WORK INSTRUCTION: Copy only what lies from the line containing "женщину за сосок, однако" through the line containing "revisar el legado" in the entries below, keeping both end lines exact and dropping every picture.

Items from a dataset
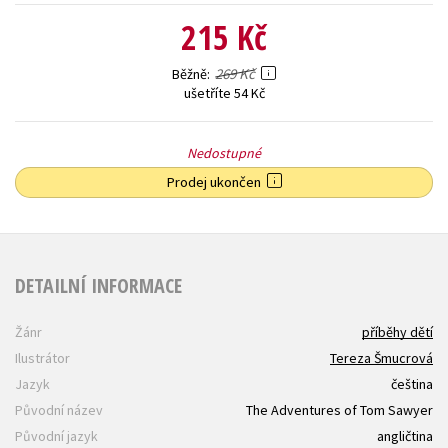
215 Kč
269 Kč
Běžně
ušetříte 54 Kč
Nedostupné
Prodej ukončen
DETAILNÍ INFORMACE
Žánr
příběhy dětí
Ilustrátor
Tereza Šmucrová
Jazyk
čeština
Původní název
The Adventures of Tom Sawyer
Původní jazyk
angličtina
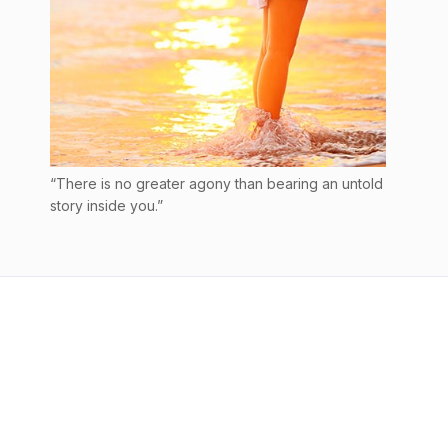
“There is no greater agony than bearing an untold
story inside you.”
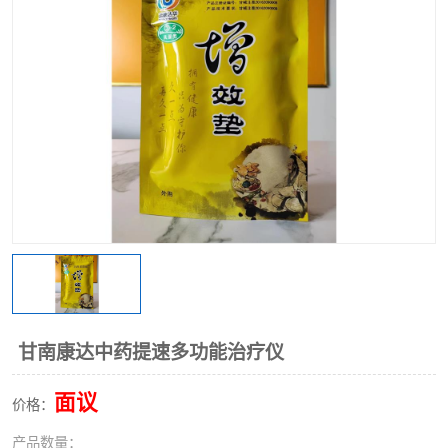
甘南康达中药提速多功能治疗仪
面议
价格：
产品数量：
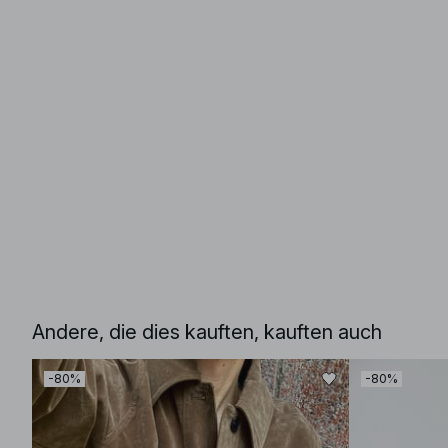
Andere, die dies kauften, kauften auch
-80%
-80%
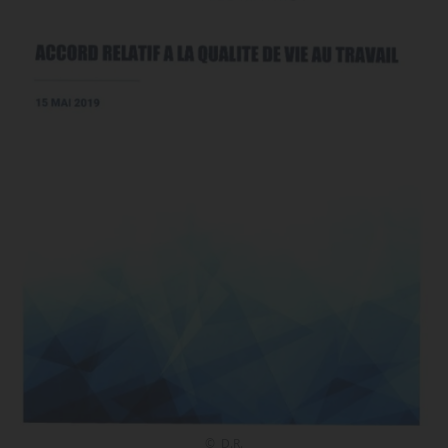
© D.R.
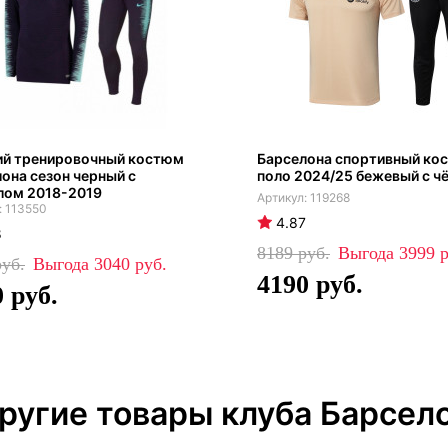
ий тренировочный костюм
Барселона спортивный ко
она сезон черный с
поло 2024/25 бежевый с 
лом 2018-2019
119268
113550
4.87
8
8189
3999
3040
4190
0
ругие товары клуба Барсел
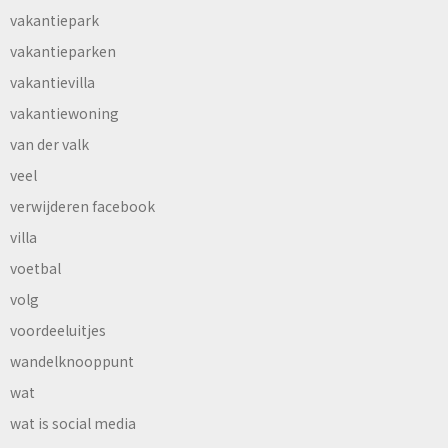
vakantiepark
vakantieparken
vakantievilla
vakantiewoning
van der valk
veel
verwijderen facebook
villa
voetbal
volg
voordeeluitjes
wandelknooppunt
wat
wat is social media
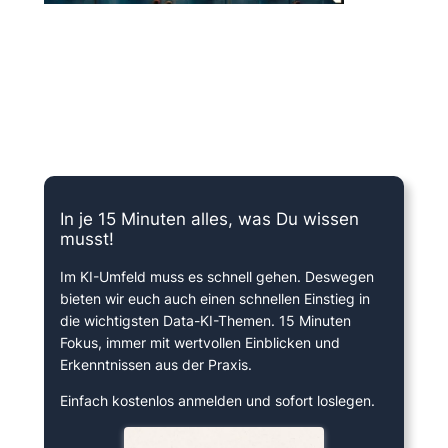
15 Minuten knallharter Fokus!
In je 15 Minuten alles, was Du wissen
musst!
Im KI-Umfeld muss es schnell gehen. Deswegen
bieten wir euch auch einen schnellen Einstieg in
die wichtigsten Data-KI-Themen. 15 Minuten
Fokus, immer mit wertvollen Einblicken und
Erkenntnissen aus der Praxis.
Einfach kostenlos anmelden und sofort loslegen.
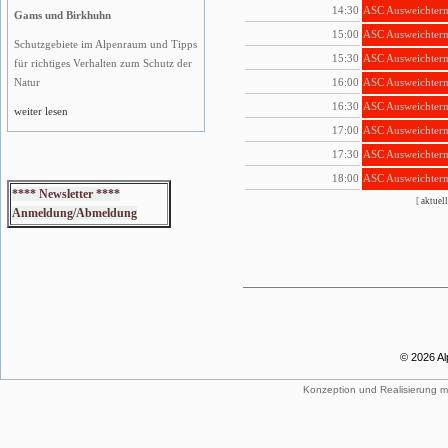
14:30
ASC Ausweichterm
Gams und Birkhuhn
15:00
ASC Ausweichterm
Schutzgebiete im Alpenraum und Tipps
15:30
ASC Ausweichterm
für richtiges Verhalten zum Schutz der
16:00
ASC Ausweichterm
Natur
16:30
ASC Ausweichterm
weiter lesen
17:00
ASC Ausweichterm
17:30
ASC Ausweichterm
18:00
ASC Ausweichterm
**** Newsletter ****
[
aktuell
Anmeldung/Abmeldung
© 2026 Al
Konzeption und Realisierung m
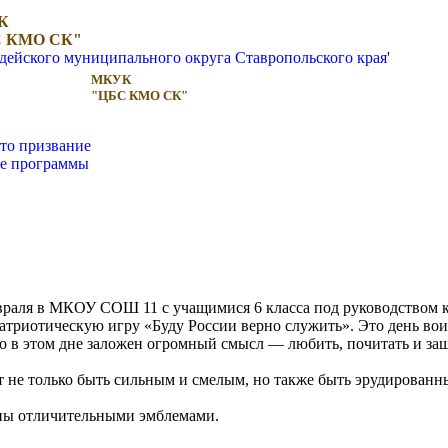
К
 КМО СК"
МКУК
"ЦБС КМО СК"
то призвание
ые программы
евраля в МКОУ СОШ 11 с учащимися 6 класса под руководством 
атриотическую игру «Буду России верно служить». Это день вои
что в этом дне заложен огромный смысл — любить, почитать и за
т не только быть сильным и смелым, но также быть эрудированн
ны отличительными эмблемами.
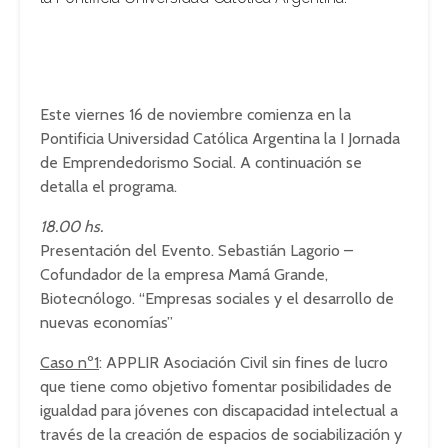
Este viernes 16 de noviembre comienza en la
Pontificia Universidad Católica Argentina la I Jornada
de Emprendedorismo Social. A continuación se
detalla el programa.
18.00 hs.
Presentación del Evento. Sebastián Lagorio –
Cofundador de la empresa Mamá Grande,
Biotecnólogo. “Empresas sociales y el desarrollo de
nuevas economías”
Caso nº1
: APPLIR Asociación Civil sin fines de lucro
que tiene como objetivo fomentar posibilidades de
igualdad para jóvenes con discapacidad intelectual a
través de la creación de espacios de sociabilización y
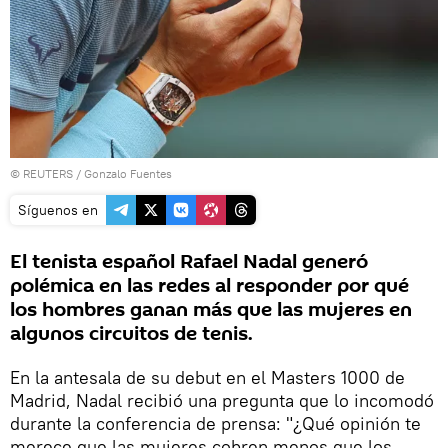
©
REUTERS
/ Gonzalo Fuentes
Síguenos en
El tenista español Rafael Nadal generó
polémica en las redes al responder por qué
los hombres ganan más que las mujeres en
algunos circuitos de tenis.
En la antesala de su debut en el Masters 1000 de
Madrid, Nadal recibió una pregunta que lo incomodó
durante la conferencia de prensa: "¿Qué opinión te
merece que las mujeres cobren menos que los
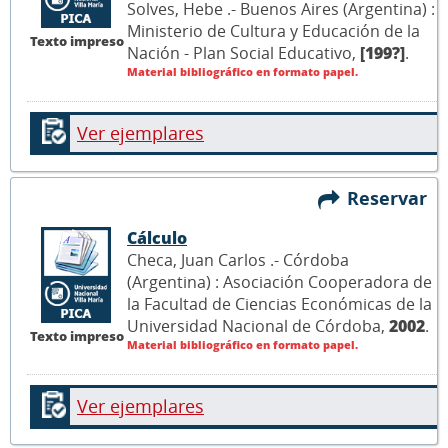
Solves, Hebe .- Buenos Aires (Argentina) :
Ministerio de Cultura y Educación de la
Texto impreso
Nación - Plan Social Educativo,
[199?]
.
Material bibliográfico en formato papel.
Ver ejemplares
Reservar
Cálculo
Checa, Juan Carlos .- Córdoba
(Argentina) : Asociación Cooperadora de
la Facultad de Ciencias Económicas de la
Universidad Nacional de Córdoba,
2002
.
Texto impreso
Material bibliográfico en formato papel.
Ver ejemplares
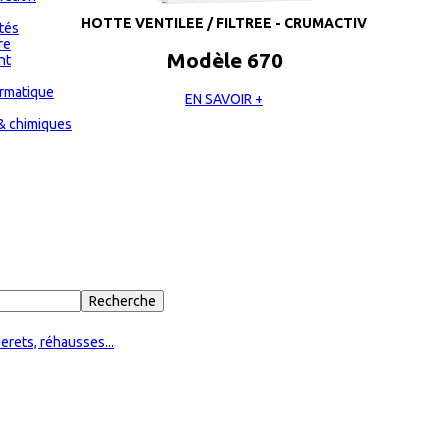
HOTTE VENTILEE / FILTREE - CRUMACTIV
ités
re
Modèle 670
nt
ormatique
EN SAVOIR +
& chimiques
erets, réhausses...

==

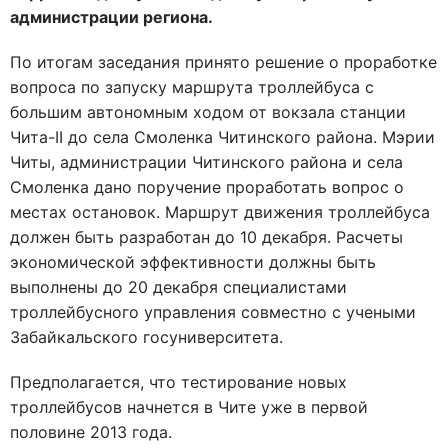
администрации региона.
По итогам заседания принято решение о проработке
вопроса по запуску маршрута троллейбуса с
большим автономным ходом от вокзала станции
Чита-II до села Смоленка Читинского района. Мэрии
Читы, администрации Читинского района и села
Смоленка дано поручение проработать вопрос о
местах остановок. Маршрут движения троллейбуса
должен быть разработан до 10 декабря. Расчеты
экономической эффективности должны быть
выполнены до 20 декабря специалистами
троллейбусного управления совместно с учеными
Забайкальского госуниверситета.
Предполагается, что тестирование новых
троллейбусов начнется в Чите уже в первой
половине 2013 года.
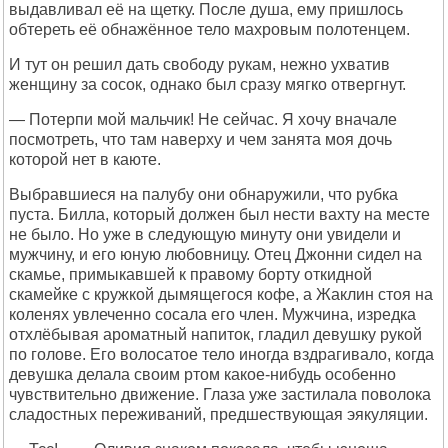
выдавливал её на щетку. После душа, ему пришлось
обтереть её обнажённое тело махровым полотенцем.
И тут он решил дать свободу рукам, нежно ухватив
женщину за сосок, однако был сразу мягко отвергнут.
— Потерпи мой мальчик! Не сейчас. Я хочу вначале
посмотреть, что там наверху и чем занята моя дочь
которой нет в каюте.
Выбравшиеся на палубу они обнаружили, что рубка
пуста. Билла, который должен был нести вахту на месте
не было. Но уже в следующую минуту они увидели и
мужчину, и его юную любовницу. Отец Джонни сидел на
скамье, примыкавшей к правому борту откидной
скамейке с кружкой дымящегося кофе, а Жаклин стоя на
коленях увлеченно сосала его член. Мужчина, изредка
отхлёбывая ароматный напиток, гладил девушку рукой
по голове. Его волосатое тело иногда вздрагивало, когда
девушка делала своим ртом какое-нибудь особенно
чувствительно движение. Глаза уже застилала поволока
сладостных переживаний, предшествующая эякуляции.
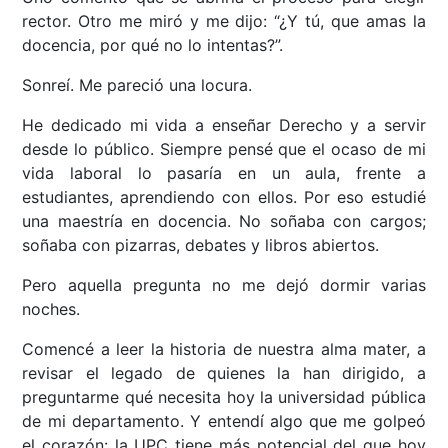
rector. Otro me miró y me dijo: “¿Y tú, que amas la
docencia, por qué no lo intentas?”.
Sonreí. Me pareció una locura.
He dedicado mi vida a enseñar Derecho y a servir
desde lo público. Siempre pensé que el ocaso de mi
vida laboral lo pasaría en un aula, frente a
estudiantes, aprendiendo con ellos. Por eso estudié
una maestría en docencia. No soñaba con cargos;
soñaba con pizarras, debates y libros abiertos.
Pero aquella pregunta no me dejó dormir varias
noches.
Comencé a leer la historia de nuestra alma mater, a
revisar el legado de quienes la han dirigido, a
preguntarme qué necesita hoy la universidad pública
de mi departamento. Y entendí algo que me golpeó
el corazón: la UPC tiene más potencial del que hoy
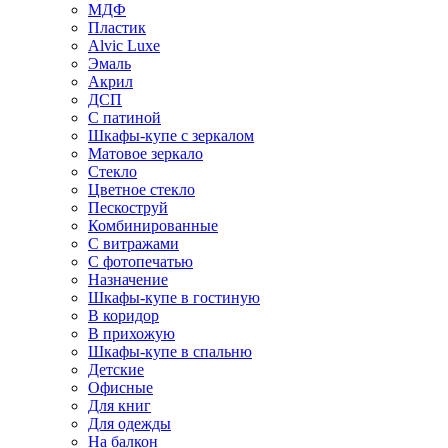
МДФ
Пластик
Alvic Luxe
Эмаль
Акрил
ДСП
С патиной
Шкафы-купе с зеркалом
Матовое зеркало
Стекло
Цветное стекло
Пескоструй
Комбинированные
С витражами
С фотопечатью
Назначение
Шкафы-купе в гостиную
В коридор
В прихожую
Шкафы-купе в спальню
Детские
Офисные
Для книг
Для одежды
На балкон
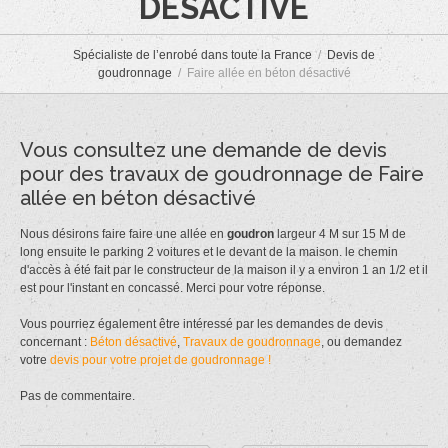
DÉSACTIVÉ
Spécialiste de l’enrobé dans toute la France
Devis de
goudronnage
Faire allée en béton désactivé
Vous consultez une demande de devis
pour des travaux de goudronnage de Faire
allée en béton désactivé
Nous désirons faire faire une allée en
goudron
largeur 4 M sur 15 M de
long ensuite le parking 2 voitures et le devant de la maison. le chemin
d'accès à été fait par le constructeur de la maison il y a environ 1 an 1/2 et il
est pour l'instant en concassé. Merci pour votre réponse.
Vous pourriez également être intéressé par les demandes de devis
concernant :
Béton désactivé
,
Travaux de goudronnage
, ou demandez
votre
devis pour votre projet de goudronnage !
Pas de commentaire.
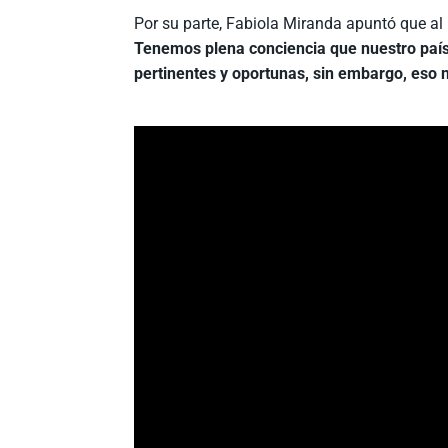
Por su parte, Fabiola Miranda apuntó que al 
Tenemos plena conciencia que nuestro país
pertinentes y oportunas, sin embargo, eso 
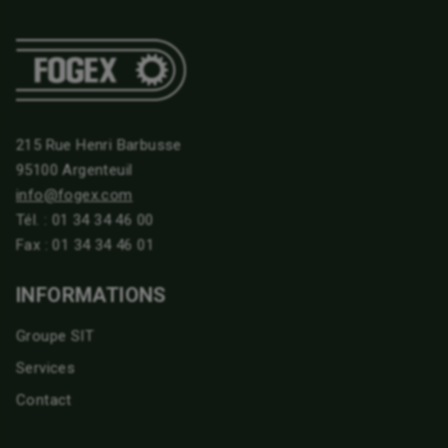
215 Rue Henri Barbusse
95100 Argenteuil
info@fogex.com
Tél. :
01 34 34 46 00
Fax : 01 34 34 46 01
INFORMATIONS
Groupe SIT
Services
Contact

WRITTEN SOLUTION:
женщину за сосок, однако был сразу мягко отвергнут.
— Потерпи мой мальчик! Не сейчас. Я хочу вначале
посмотреть, что там наверху и чем занята моя дочь
которой нет в каюте.
Выбравшиеся на палубу они обнаружили, что рубка
пуста. Билла, который должен был нести вахту на месте
не было. Но уже в следующую минуту они увидели и
мужчину, и его юную любовницу. Отец Джонни сидел на
скамье, примыкавшей к правому борту откидной
скамейке с кружкой дымящегося кофе, а Жаклин стоя на
коленях увлеченно сосала его член. Мужчина, изредка
отхлёбывая ароматный напиток, гладил девушку рукой
по голове. Его волосатое тело иногда вздрагивало, когда
девушка делала своим ртом какое-нибудь особенно
чувствительно движение. Глаза уже застилала поволока
сладостных переживаний, предшествующая эякуляции.
rector. Otro me miró y me dijo: “¿Y tú, que amas la
docencia, por qué no lo intentas?”.
Sonreí. Me pareció una locura.
He dedicado mi vida a enseñar Derecho y a servir
desde lo público. Siempre pensé que el ocaso de mi
vida laboral lo pasaría en un aula, frente a
estudiantes, aprendiendo con ellos. Por eso estudié
una maestría en docencia. No soñaba con cargos;
soñaba con pizarras, debates y libros abiertos.
Pero aquella pregunta no me dejó dormir varias
noches.
Comencé a leer la historia de nuestra alma mater, a
revisar el legado de quienes la han dirigido, a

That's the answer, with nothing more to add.